» **Description of the task**: Every entry below, from first to last, should be copied exactly.

----

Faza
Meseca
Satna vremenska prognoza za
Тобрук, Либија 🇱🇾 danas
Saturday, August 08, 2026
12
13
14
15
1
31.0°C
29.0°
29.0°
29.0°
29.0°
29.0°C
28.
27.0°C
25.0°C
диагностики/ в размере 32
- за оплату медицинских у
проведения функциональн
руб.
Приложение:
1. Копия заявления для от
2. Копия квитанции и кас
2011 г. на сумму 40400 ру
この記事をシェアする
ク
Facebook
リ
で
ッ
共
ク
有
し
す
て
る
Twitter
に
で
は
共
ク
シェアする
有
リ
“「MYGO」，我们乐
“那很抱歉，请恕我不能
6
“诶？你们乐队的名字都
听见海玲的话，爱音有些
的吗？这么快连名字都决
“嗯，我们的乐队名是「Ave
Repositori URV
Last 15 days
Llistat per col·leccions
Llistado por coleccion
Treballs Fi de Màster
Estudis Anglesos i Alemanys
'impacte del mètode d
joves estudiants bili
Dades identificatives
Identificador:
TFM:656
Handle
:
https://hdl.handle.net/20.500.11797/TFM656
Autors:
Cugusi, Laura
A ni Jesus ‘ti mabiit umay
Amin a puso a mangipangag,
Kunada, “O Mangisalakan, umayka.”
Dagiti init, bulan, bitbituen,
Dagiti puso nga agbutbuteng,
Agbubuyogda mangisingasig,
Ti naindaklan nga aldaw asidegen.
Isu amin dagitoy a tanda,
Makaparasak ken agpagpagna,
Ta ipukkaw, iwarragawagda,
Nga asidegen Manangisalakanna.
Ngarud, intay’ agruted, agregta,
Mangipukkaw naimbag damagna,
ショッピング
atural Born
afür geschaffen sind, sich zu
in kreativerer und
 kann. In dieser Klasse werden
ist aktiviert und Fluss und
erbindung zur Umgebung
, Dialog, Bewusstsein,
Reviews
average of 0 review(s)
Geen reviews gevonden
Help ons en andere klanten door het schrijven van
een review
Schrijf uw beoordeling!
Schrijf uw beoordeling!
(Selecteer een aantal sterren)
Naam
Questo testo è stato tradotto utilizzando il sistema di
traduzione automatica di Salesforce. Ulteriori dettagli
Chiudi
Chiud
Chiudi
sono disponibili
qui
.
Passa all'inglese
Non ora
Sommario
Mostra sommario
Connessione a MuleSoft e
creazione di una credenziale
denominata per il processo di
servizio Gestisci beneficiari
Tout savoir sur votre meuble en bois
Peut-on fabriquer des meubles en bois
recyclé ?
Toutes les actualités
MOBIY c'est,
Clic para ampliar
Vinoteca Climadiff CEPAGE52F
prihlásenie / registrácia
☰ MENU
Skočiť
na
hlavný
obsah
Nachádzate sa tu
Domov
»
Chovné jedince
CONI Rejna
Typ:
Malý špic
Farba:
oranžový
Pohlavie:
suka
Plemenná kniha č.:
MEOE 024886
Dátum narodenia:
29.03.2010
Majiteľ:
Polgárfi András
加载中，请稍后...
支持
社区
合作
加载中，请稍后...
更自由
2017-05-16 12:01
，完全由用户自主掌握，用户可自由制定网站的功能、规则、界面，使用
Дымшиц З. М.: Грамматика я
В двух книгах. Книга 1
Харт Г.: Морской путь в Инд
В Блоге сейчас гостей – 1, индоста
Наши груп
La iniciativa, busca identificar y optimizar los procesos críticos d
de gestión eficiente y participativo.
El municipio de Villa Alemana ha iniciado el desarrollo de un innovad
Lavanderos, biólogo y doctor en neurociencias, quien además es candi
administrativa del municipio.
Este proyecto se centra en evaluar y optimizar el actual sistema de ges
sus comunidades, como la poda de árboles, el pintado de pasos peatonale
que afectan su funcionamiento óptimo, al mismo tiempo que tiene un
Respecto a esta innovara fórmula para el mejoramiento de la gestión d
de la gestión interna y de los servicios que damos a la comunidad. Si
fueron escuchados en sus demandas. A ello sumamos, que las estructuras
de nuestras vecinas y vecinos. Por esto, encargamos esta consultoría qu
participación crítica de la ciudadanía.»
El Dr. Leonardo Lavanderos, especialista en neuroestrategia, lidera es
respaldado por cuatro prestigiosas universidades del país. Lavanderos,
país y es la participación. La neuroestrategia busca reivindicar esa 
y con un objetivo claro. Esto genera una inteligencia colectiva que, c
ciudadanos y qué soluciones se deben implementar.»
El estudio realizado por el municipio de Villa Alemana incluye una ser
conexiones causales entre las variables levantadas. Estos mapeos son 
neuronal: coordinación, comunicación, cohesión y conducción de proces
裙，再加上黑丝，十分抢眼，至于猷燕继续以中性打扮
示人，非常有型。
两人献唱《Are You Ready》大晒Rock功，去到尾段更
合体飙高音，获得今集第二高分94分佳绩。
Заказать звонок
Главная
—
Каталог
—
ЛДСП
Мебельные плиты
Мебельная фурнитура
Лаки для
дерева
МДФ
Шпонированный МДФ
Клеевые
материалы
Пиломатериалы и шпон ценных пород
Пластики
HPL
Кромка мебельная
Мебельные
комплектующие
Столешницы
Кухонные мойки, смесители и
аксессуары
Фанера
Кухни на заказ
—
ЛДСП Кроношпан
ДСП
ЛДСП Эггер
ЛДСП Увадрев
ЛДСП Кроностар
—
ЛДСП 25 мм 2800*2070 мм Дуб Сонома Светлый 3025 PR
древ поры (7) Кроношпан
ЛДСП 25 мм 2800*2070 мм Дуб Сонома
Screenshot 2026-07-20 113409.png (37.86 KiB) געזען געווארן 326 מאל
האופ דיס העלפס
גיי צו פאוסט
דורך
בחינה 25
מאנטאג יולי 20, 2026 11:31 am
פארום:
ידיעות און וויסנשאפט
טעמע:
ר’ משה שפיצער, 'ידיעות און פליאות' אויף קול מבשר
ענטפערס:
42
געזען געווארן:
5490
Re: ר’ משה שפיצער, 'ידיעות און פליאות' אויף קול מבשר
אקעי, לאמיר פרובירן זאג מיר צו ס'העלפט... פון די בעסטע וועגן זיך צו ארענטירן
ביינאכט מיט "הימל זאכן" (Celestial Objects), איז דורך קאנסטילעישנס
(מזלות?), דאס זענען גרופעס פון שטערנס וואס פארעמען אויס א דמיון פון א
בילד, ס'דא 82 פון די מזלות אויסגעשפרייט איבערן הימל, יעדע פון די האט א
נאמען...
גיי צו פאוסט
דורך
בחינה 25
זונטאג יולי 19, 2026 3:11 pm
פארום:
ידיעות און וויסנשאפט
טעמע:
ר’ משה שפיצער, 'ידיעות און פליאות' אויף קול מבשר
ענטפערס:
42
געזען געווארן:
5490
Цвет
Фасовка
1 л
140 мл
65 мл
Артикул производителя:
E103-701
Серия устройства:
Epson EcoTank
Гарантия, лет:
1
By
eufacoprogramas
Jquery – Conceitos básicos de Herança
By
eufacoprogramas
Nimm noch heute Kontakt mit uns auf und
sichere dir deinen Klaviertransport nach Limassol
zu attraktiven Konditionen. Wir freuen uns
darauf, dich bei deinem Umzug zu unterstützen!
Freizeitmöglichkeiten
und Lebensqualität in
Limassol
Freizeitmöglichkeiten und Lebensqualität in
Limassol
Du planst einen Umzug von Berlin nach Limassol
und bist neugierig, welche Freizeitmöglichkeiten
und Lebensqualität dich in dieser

----

» **Task response**:
Faza
Meseca
Satna vremenska prognoza za
Тобрук, Либија 🇱🇾 danas
Saturday, August 08, 2026
12
13
14
15
1
31.0°C
29.0°
29.0°
29.0°
29.0°
29.0°C
28.
27.0°C
25.0°C
диагностики/ в размере 32
- за оплату медицинских у
проведения функциональн
руб.
Приложение:
1. Копия заявления для от
2. Копия квитанции и кас
2011 г. на сумму 40400 ру
この記事をシェアする
ク
Facebook
リ
で
ッ
共
ク
有
し
す
て
る
Twitter
に
で
は
共
ク
シェアする
有
リ
“「MYGO」，我们乐
“那很抱歉，请恕我不能
6
“诶？你们乐队的名字都
听见海玲的话，爱音有些
的吗？这么快连名字都决
“嗯，我们的乐队名是「Ave
Repositori URV
Last 15 days
Llistat per col·leccions
Llistado por coleccion
Treballs Fi de Màster
Estudis Anglesos i Alemanys
'impacte del mètode d
joves estudiants bili
Dades identificatives
Identificador:
TFM:656
Handle
:
https://hdl.handle.net/20.500.11797/TFM656
Autors:
Cugusi, Laura
A ni Jesus ‘ti mabiit umay
Amin a puso a mangipangag,
Kunada, “O Mangisalakan, umayka.”
Dagiti init, bulan, bitbituen,
Dagiti puso nga agbutbuteng,
Agbubuyogda mangisingasig,
Ti naindaklan nga aldaw asidegen.
Isu amin dagitoy a tanda,
Makaparasak ken agpagpagna,
Ta ipukkaw, iwarragawagda,
Nga asidegen Manangisalakanna.
Ngarud, intay’ agruted, agregta,
Mangipukkaw naimbag damagna,
ショッピング
atural Born
afür geschaffen sind, sich zu
in kreativerer und
 kann. In dieser Klasse werden
ist aktiviert und Fluss und
erbindung zur Umgebung
, Dialog, Bewusstsein,
Reviews
average of 0 review(s)
Geen reviews gevonden
Help ons en andere klanten door het schrijven van
een review
Schrijf uw beoordeling!
Schrijf uw beoordeling!
(Selecteer een aantal sterren)
Naam
Questo testo è stato tradotto utilizzando il sistema di
traduzione automatica di Salesforce. Ulteriori dettagli
Chiudi
Chiud
Chiudi
sono disponibili
qui
.
Passa all'inglese
Non ora
Sommario
Mostra sommario
Connessione a MuleSoft e
creazione di una credenziale
denominata per il processo di
servizio Gestisci beneficiari
Tout savoir sur votre meuble en bois
Peut-on fabriquer des meubles en bois
recyclé ?
Toutes les actualités
MOBIY c'est,
Clic para ampliar
Vinoteca Climadiff CEPAGE52F
prihlásenie / registrácia
☰ MENU
Skočiť
na
hlavný
obsah
Nachádzate sa tu
Domov
»
Chovné jedince
CONI Rejna
Typ:
Malý špic
Farba:
oranžový
Pohlavie:
suka
Plemenná kniha č.:
MEOE 024886
Dátum narodenia:
29.03.2010
Majiteľ:
Polgárfi András
加载中，请稍后...
支持
社区
合作
加载中，请稍后...
更自由
2017-05-16 12:01
，完全由用户自主掌握，用户可自由制定网站的功能、规则、界面，使用
Дымшиц З. М.: Грамматика я
В двух книгах. Книга 1
Харт Г.: Морской путь в Инд
В Блоге сейчас гостей – 1, индоста
Наши груп
La iniciativa, busca identificar y optimizar los procesos críticos d
de gestión eficiente y participativo.
El municipio de Villa Alemana ha iniciado el desarrollo de un innovad
Lavanderos, biólogo y doctor en neurociencias, quien además es candi
administrativa del municipio.
Este proyecto se centra en evaluar y optimizar el actual sistema de ges
sus comunidades, como la poda de árboles, el pintado de pasos peatonale
que afectan su funcionamiento óptimo, al mismo tiempo que tiene un
Respecto a esta innovara fórmula para el mejoramiento de la gestión d
de la gestión interna y de los servicios que damos a la comunidad. Si
fueron escuchados en sus demandas. A ello sumamos, que las estructuras
de nuestras vecinas y vecinos. Por esto, encargamos esta consultoría qu
participación crítica de la ciudadanía.»
El Dr. Leonardo Lavanderos, especialista en neuroestrategia, lidera es
respaldado por cuatro prestigiosas universidades del país. Lavanderos,
país y es la participación. La neuroestrategia busca reivindicar esa 
y con un objetivo claro. Esto genera una inteligencia colectiva que, c
ciudadanos y qué soluciones se deben implementar.»
El estudio realizado por el municipio de Villa Alemana incluye una ser
conexiones causales entre las variables levantadas. Estos mapeos son 
neuronal: coordinación, comunicación, cohesión y conducción de proces
裙，再加上黑丝，十分抢眼，至于猷燕继续以中性打扮
示人，非常有型。
两人献唱《Are You Ready》大晒Rock功，去到尾段更
合体飙高音，获得今集第二高分94分佳绩。
Заказать звонок
Главная
—
Каталог
—
ЛДСП
Мебельные плиты
Мебельная фурнитура
Лаки для
дерева
МДФ
Шпонированный МДФ
Клеевые
материалы
Пиломатериалы и шпон ценных пород
Пластики
HPL
Кромка мебельная
Мебельные
комплектующие
Столешницы
Кухонные мойки, смесители и
аксессуары
Фанера
Кухни на заказ
—
ЛДСП Кроношпан
ДСП
ЛДСП Эггер
ЛДСП Увадрев
ЛДСП Кроностар
—
ЛДСП 25 мм 2800*2070 мм Дуб Сонома Светлый 3025 PR
древ поры (7) Кроношпан
ЛДСП 25 мм 2800*2070 мм Дуб Сонома
Screenshot 2026-07-20 113409.png (37.86 KiB) געזען געווארן 326 מאל
האופ דיס העלפס
גיי צו פאוסט
דורך
בחינה 25
מאנטאג יולי 20, 2026 11:31 am
פארום:
ידיעות און וויסנשאפט
טעמע:
ר’ משה שפיצער, 'ידיעות און פליאות' אויף קול מבשר
ענטפערס:
42
געזען געווארן:
5490
Re: ר’ משה שפיצער, 'ידיעות און פליאות' אויף קול מבשר
אקעי, לאמיר פרובירן זאג מיר צו ס'העלפט... פון די בעסטע וועגן זיך צו ארענטירן
ביינאכט מיט "הימל זאכן" (Celestial Objects), איז דורך קאנסטילעישנס
(מזלות?), דאס זענען גרופעס פון שטערנס וואס פארעמען אויס א דמיון פון א
בילד, ס'דא 82 פון די מזלות אויסגעשפרייט איבערן הימל, יעדע פון די האט א
נאמען...
גיי צו פאוסט
דורך
בחינה 25
זונטאג יולי 19, 2026 3:11 pm
פארום:
ידיעות און וויסנשאפט
טעמע:
ר’ משה שפיצער, 'ידיעות און פליאות' אויף קול מבשר
ענטפערס:
42
געזען געווארן:
5490
Цвет
Фасовка
1 л
140 мл
65 мл
Артикул производителя:
E103-701
Серия устройства:
Epson EcoTank
Гарантия, лет:
1
By
eufacoprogramas
Jquery – Conceitos básicos de Herança
By
eufacoprogramas
Nimm noch heute Kontakt mit uns auf und
sichere dir deinen Klaviertransport nach Limassol
zu attraktiven Konditionen. Wir freuen uns
darauf, dich bei deinem Umzug zu unterstützen!
Freizeitmöglichkeiten
und Lebensqualität in
Limassol
Freizeitmöglichkeiten und Lebensqualität in
Limassol
Du planst einen Umzug von Berlin nach Limassol
und bist neugierig, welche Freizeitmöglichkeiten
und Lebensqualität dich in dieser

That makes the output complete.